@Phil it was a pleasure witnessing the process. Thanks.
To my credit I’d say that the equation I used was also found with hand and paper and it kiiiiiinda worked… although only for a single specific point in time It was so elegant and fundamental (it’s the same equation you use to compute how long a capacitor takes to discharge) that I couldn’t see beyond it. So thank you for that.
To also praise the engineers out there, I will also add a quote: “everybody can design a bridge that stands… but it takes an engineer to design a bridge that barely stands” That’s less poetic but more pragmatic.
“Disagree and commit” I love that!
But now you might have some people curious about this new thing you’re going to implement… so I hope you’ll give us soon an update
Love love love reading the WR journey @Phil@Andrea and especially reading your math philosophy, controlled ego, mutual respect and collaboration. Well done to you both and keep up the incredible work
Good things come to those who wait, to quote an English Proverb. I’ll be sure to share once I have something up on my Garmin, and some preliminary testing out on the road.

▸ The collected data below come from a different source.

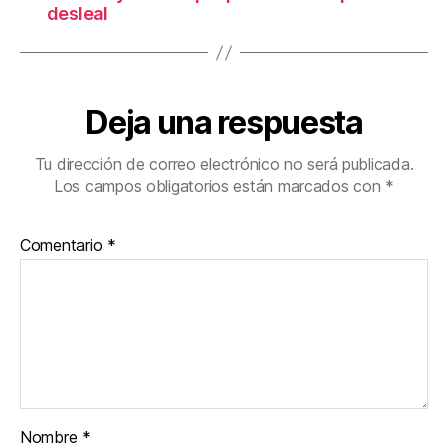
desleal
Deja una respuesta
Tu dirección de correo electrónico no será publicada.
Los campos obligatorios están marcados con
*
Comentario
*
Nombre
*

When you run after a long bike, you’re obviously not going to run anywhere near personal best as these runs are typically slower and shorter than standalone run sessions as you are already fatigued from the bike.
Today’s training session
4:45hr: min on the bike and 8k run in the heat. I think at the end of the run my we was around 35%- but running in the heat and humidity after long bike had me exhausted. So not aiming to get we into 10% or anywhere near even… have to always think of the context…
In the future, would be great if there was a way to define Brick Runs as a category itself, so WR could look at your brick runs only- and give WR reading only for the brick runs. Your thoughts, @Andrea ?
Thanks @Marjaana that is interesting.
We know that there are some factors affecting the ability to reach WR=0%. These include exactly what you said: fatigue and heat. We have been thinking to the possibility of connecting different modalities, but we should also consider that different modalities can interact in different ways, e.g. running before cycling can have a much bigger impact than cycling on running, due to impacts.
You showed very nicely as WR is an extreme limit, and you can get exhausted well before hitting 0%.
I think context is always key, as even for single exercise type it can vary.
If I’m doing a threshold session on a Friday and on Saturday a long endurance session. I don’t necessarily want to aim to hit personal bests in my threshold sessions. I’m likely going to impact my next workout.
If I’m doing a tempo session and the next day is a rest day, maybe I’m feeling good and will aim to hit a personal best.
Doing a VO2 2 x 5 min session, sure I might aim for a PB in the intervals. Doing a VO2 6 x 5 min session, maybe I’ll try and not dip below 10-15% WR.
I will always let fatigue dictate where in the suggested power range I’ll sit. Maybe I didn’t sleep well, maybe there’s stresses elsewhere in life.
I think this is where adding comments to your post session analysis really helps. Let’s say that your next session is impacted. You are pretty sure that pushing WR to 10% the previous day was a large factor. Then make a comment as such. See a pattern, adjust your efforts.